We've created a Luck School that teaches people certain techniques. One thing that we do is have people keep a luck diary. At the end of each day, they spend a couple of moments writing down the positive and lucky things that happened. We ask them not to write down the unlucky stuff. Once that starts to build up, what they're doing is adding on, each day. So they look back, and it's five days' worth of positive events, and now it's day six. After doing that for a month, it's difficult not to be thinking about the good things that are happening.

What are the applications of your research to business?

We've just done our first Luck School with an entire company. We took all 35 employees through it. The CEO was very open to change. The ideas resonated with him because that's how he has lived his life. So when he heard them, he said, "I want everybody in my organization to think like this." If we did nothing but make his employees feel better about themselves, he'll be a happy man. If it has an impact on profits and productivity, he'll be a very happy man.

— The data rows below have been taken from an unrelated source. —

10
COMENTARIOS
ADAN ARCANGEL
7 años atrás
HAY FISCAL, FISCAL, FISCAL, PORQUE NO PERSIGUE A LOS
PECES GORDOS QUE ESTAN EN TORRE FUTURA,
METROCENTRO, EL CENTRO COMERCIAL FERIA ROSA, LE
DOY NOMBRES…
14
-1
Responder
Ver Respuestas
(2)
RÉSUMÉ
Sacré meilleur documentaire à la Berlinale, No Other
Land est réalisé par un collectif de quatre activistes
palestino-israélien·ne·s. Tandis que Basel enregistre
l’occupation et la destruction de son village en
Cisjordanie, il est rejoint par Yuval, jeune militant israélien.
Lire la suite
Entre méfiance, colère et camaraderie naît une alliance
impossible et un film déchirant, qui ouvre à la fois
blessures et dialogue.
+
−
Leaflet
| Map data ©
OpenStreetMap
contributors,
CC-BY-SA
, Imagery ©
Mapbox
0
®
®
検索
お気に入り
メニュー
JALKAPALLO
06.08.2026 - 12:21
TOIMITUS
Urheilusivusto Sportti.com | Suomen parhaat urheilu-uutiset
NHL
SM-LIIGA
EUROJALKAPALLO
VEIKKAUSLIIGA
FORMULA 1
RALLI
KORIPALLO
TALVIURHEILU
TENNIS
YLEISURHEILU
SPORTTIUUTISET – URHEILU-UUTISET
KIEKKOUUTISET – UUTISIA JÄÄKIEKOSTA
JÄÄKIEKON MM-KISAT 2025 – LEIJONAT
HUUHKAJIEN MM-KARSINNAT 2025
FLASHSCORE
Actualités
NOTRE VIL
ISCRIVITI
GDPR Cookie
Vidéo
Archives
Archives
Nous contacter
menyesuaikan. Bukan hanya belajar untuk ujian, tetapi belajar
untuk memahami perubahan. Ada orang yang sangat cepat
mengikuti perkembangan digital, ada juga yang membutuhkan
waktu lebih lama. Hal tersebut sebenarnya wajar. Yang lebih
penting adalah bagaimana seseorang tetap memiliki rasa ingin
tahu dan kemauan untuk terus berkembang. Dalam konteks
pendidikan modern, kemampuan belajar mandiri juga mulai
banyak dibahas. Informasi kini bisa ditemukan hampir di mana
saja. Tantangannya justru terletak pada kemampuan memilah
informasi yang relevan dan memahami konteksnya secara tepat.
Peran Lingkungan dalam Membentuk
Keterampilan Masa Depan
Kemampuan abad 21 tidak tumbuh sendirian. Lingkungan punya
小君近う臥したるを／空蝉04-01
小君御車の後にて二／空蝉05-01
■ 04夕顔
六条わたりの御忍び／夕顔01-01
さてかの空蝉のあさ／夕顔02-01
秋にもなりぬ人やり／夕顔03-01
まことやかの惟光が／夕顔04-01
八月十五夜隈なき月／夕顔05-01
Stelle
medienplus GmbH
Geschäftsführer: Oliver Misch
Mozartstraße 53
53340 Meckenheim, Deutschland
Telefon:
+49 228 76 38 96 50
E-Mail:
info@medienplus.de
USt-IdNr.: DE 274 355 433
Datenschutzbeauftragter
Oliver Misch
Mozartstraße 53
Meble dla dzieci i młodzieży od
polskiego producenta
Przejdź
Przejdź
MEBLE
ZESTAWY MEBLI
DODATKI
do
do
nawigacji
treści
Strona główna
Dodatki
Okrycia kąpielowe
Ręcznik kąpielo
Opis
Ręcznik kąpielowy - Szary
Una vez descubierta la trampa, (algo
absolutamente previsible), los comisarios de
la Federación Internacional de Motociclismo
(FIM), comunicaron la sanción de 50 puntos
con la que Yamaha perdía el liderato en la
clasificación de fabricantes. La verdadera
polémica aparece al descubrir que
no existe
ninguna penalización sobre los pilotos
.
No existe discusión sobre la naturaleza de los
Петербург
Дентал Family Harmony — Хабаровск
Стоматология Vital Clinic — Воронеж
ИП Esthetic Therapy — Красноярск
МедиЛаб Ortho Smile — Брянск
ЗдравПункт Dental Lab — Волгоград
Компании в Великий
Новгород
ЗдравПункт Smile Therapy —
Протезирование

Do you think that lucky organizations really exist?

Yes. Whether it translates to just percentages of lucky people, or whether it translates to a particular mixture, where some score high on one principle and others score high on another, I don't know. In the sense of organizational culture and identity, I think that some organizations will be seen as lucky and successful and others will be seen as unlucky, in the same way that individuals are.

You spent a year trying to find the world's funniest joke. Could you tell us the joke that won?

Two New Jersey hunters go hunting. After a while, one of the hunters clutches his throat and falls to the ground, his eyes roll back, and he's lying there motionless. The other one picks up a cell phone, dials 911, and says, "I think my friend is dead! I don't know what to do!" And the operator says, "Just relax. Calm down. The first thing to do is to make certain your friend is dead." There's a pause -- then a gunshot. And the hunter gets back on the phone and says, "Okay. Now what?"

That's some bad luck for the friend.

Yes, unfortunately. But bad luck is funny.

Bad luck is funny?

Bad luck is funny -- provided it's not happening to you.

Sidebar: Wanna Get Lucky?

According to Richard Wiseman, these four principles can create good fortune in your life and career.

1. Maximize Chance Opportunities

Lucky people are skilled at creating, noticing, and acting upon chance opportunities. They do this in various ways, which include building and maintaining a strong network, adopting a relaxed attitude to life, and being open to new experiences.

2. Listen to Your Lucky Hunches

Lucky people make effective decisions by listening to their intuition and gut feelings. They also take steps to actively boost their intuitive abilities -- for example, by meditating and clearing their mind of other thoughts.

3. Expect Good Fortune

Lucky people are certain that the future will be bright. Over time, that expectation becomes a self-fulfilling prophecy because it helps lucky people persist in the face of failure and positively shapes their interactions with other people.

4. Turn Bad Luck Into Good

Lucky people employ various psychological techniques to cope with, and even thrive upon, the ill fortune that comes their way. For example, they spontaneously imagine how things could have been worse, they don't dwell on the ill fortune, and they take control of the situation.